1 Reply Latest reply: Sep 8, 2017 8:09 AM by Marcus Sommer RSS

    Loading a lot of data incremental with deletion (1 bill rows +)

    Freddy Baardsen

      Hello,

       

      I am currently working on an application for Qlik sense server, however I got some technical issues / architecture to figure out.

       

      We got an application today, where our customers can create a new project, set different parameters,  calculate the project and get loads of statistical data as output.
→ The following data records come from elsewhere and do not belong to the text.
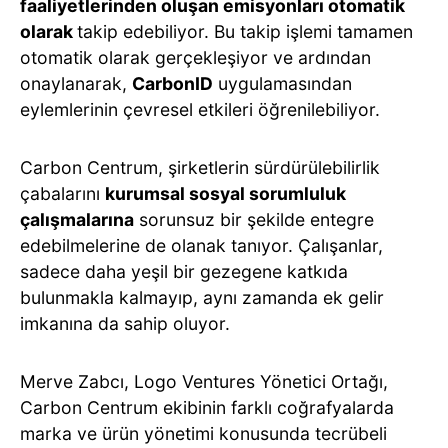
faaliyetlerinden oluşan emisyonları otomatik
olarak
takip edebiliyor. Bu takip işlemi tamamen
otomatik olarak gerçekleşiyor ve ardından
onaylanarak,
CarbonID
uygulamasından
eylemlerinin çevresel etkileri öğrenilebiliyor.
Carbon Centrum, şirketlerin sürdürülebilirlik
çabalarını
kurumsal sosyal sorumluluk
çalışmalarına
sorunsuz bir şekilde entegre
edebilmelerine de olanak tanıyor. Çalışanlar,
sadece daha yeşil bir gezegene katkıda
bulunmakla kalmayıp, aynı zamanda ek gelir
imkanına da sahip oluyor.
Merve Zabcı, Logo Ventures Yönetici Ortağı,
Carbon Centrum ekibinin farklı coğrafyalarda
marka ve ürün yönetimi konusunda tecrübeli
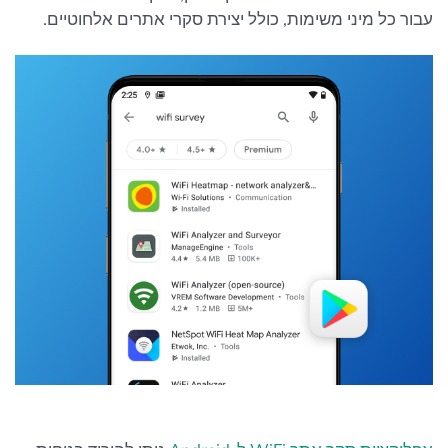
עבור כל מיני משימות, כולל יצירת סקרי אתרים אלחוטיים.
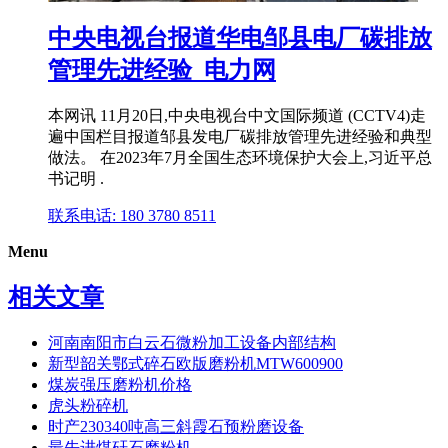
中央电视台报道华电邹县电厂碳排放
管理先进经验_电力网
本网讯 11月20日,中央电视台中文国际频道 (CCTV4)走
遍中国栏目报道邹县发电厂碳排放管理先进经验和典型
做法。 在2023年7月全国生态环境保护大会上,习近平总
书记明 .
联系电话: 180 3780 8511
Menu
相关文章
河南南阳市白云石微粉加工设备内部结构
新型韶关鄂式碎石欧版磨粉机MTW600900
煤炭强压磨粉机价格
虎头粉碎机
时产230340吨高三斜霞石预粉磨设备
最先进煤矸石磨粉机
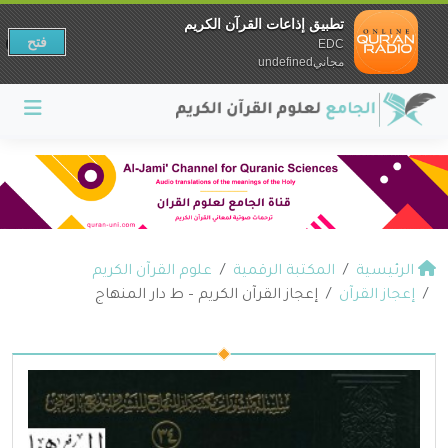
تطبيق إذاعات القرآن الكريم
فتح
EDC
مجانيundefined
الرئيسية
المكتبة الرقمية
علوم القرآن الكريم
إعجاز القرآن
إعجاز القرآن الكريم – ط دار المنهاج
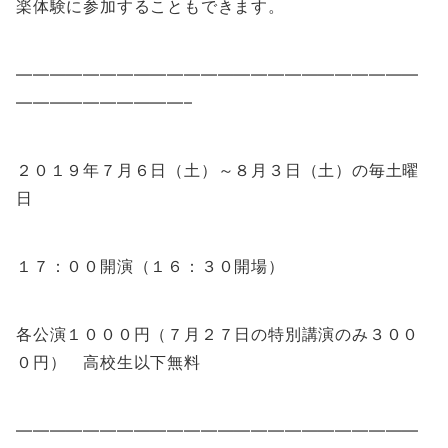
楽体験に参加することもできます。
————————————————————————
——————————–
２０１９年７月６日（土）～８月３日（土）の毎土曜
日
１７：００開演（１６：３０開場）
各公演１０００円（７月２７日の特別講演のみ３００
０円） 高校生以下無料
————————————————————————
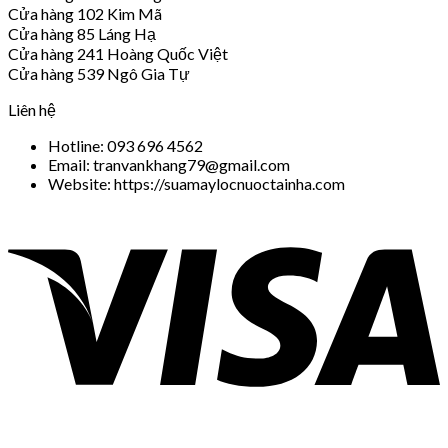
Cửa hàng 102 Kim Mã
Cửa hàng 85 Láng Hạ
Cửa hàng 241 Hoàng Quốc Việt
Cửa hàng 539 Ngô Gia Tự
Liên hệ
Hotline: 093 696 4562
Email: tranvankhang79@gmail.com
Website: https://suamaylocnuoctainha.com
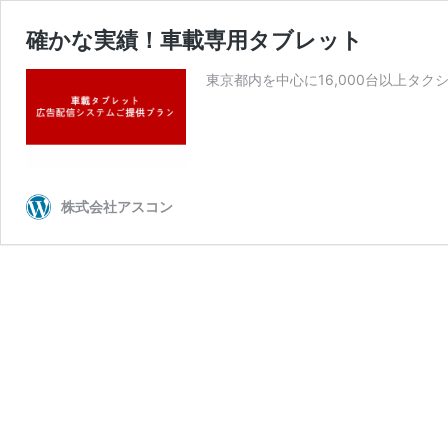
確かな実績！車載専用タブレット
東京都内を中心に16,000台以上タク
株式会社アスコン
The output consists of X datasets.

       

      The sum of the output for each project can be between 2-10 million rows - extremely detailed data.

       

      After a project is ran to completion in the application, it has to be in qlik sense within minutes.

       

      The application got approx 1500 projects  today, it grows with 10-15 new projects each day.

       

      Each customer can "recalculate" any project: The old data in qlik has to be replaced by the new
      Each customer can delete any project at a given time: The project has to be deleted in Qlik sense
      New project data must be in Qlik sense within minutes.


      I have created a service for extracting all the data from our application, the problem is how I load this data into qlik sense, taken into account that projects can get new data or be deleted.

       

      I have tried MongoDB and it works fine with the whole incremental process, including deletion of changed/deleted projects, but as the size of the collections grows the load time is very slow.  I have tried the Qlik connector and the official connector. The official connector was a bit faster than the Qlik Mongo Connector. Load 200-300k rows / sec.

       

      I have also tried with flat files, which is fast, but I have no way to delete projects here. Load 4 mill rows / sec.

       

      What is the best strategy to implement? The data can get into billions rows quite easily, and the data can be changed/deleted anytime by the customer.

       

      Would it be better to "split" the data into different apps for each customer? So each load would be less data?